In brief: Court rejects Connecticut death penalty
HARTFORD, Conn. – Connecticut’s highest court has overturned the death penalty in the state, saying it’s unconstitutional.
Thursday’s ruling means the 11 men on the state’s death row would no longer be subject to execution orders. Those inmates include Joshua Komisarjevsky and Steven Hayes, who were sentenced to die for killing a mother and her two daughters in a 2007 home invasion in Cheshire.
DNA confirms Harding scandal
WASHINGTON – DNA testing is rewriting a chapter in presidential history.
AncestryDNA, a division of Ancestry.com, says genetic analysis has confirmed President Warren G. Harding fathered a child out of wedlock with his long-rumored mistress Nan Britton.
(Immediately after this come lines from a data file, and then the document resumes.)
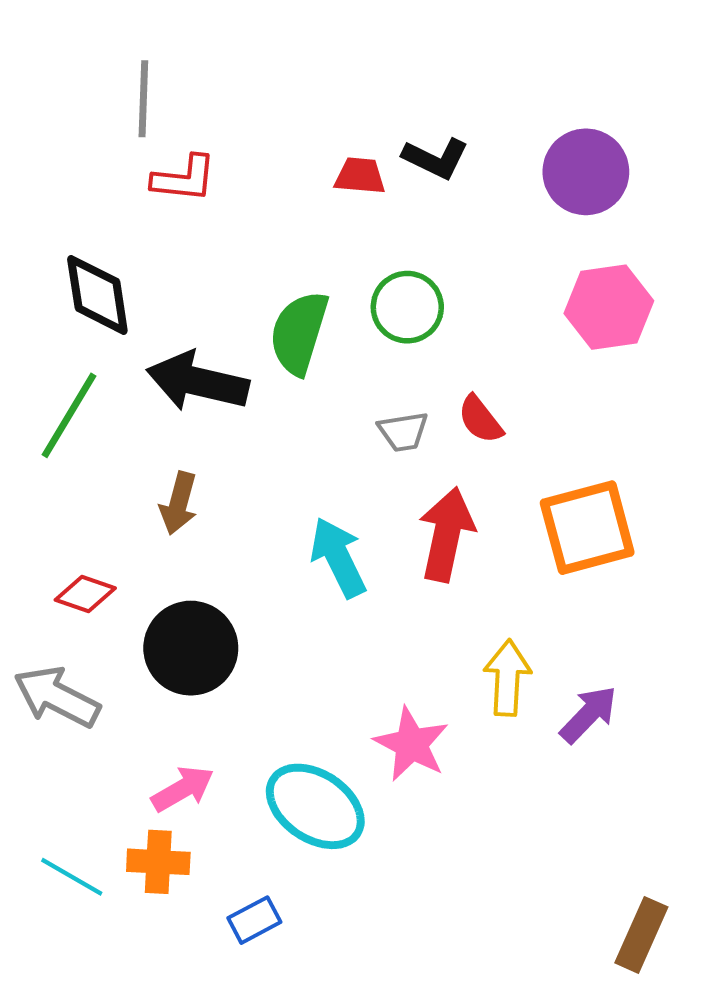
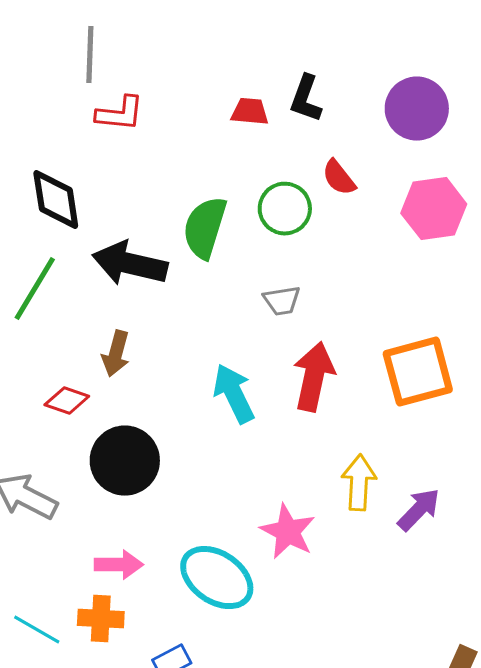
black L-shape: (436, 158) -> (306, 99), turned 84
red semicircle: (480, 419) -> (339, 178), moved
red diamond: (85, 594) -> (67, 401), moved
pink arrow: (183, 789) -> (119, 565), turned 30

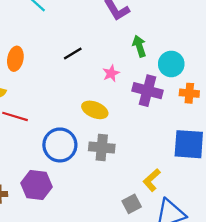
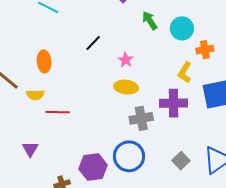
pink star: (111, 73) -> (126, 60), moved
purple cross: (148, 91) -> (174, 103), moved
blue circle: (60, 145) -> (129, 156), moved
yellow L-shape: (152, 180) -> (185, 72), moved

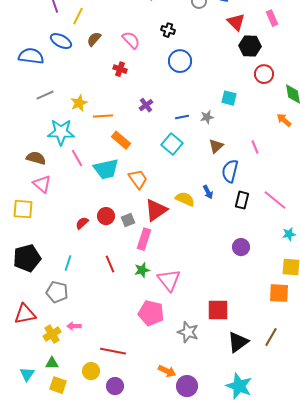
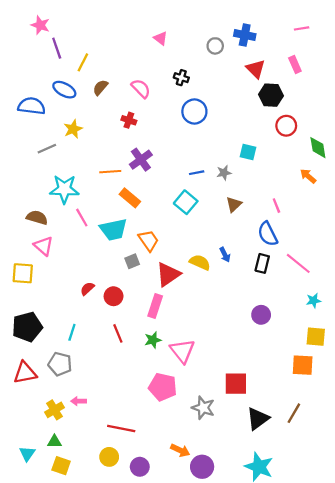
yellow star: (79, 103) -> (73, 129), moved
purple cross: (146, 105) -> (141, 160), moved, size x1.5
blue semicircle: (230, 171) -> (268, 234), moved, turned -40
red circle: (106, 216) -> (114, 296), moved
gray square: (128, 220) -> (132, 261), moved
red triangle: (25, 314) -> (25, 373), moved
yellow circle: (91, 371) -> (109, 457), moved
purple circle: (115, 386) -> (140, 467), moved

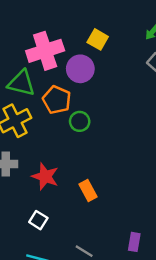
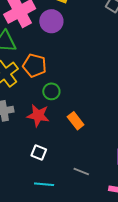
orange pentagon: (57, 100) -> (35, 66), moved
green circle: (80, 121) -> (51, 91), moved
She set off a scandal when she went public nearly 90 years ago.
The findings were based on DNA results from Britton’s grandson and descendants of Harding.
Inmate knew he was target, lawyer says
SACRAMENTO, Calif. – An inmate who was a notorious killer with ties to the 1960s and ’70s black revolutionary movement survived 50 years in California prisons before he was fatally stabbed in an exercise yard.
Hugo Pinell’s attorney Keith Wattley said the 71-year-old inmate was killed Wednesday just days after being placed in the general prison population at California State Prison, Sacramento.
Wattley called Pinell’s death foreseeable, as Pinell was a target of attacks for decades. The inmate spent the last 45 years in disciplinary isolation units, partly for his own protection.
Marijuana issue progresses in Ohio
COLUMBUS, Ohio – If Ohio voters decide this fall to legalize marijuana for medicinal and recreational use, Ohio would become the rare state to leap in a single bound from outlawing marijuana altogether to allowing it for all uses.
Republican Secretary of State Jon Husted said Wednesday that ResponsibleOhio’s proposal has met the state’s voter signature requirements to get on the Nov. 3 ballot. Organizers initially fell short of the required number but were able to gather an additional 44,185 signatures to meet the minimum.
Stolen Picasso returned to French
WASHINGTON – The U.S. government on Thursday formally returned a painting by Pablo Picasso valued at $15 million that had been stolen from a Paris museum more than a decade ago and seized by immigration officials late last year in New Jersey.
During a ceremony at the French Embassy, Sarah Saldaqa, director of Immigration and Customs Enforcement, officially repatriated the abstract artwork, titled “La Coiffeuse” or “The Hairdresser.” It was signed over to Fridiric Dori, the Embassy of France’s deputy chief of mission.
Deputies went to home of killings repeatedly
HOUSTON – On the day six children and two adults were fatally shot inside their home, deputies made four separate visits to the house over about a nine-hour period before going inside, according to a timeline authorities released Thursday.
The Harris County Sheriff’s Office had initially declined to say how many times its deputies had gone to the home Saturday after receiving numerous 911 calls. The first call came from the children’s grandmother, who had received a text from her daughter saying she was being held at gunpoint, authorities said.
David Conley remains jailed, facing capital murder charges.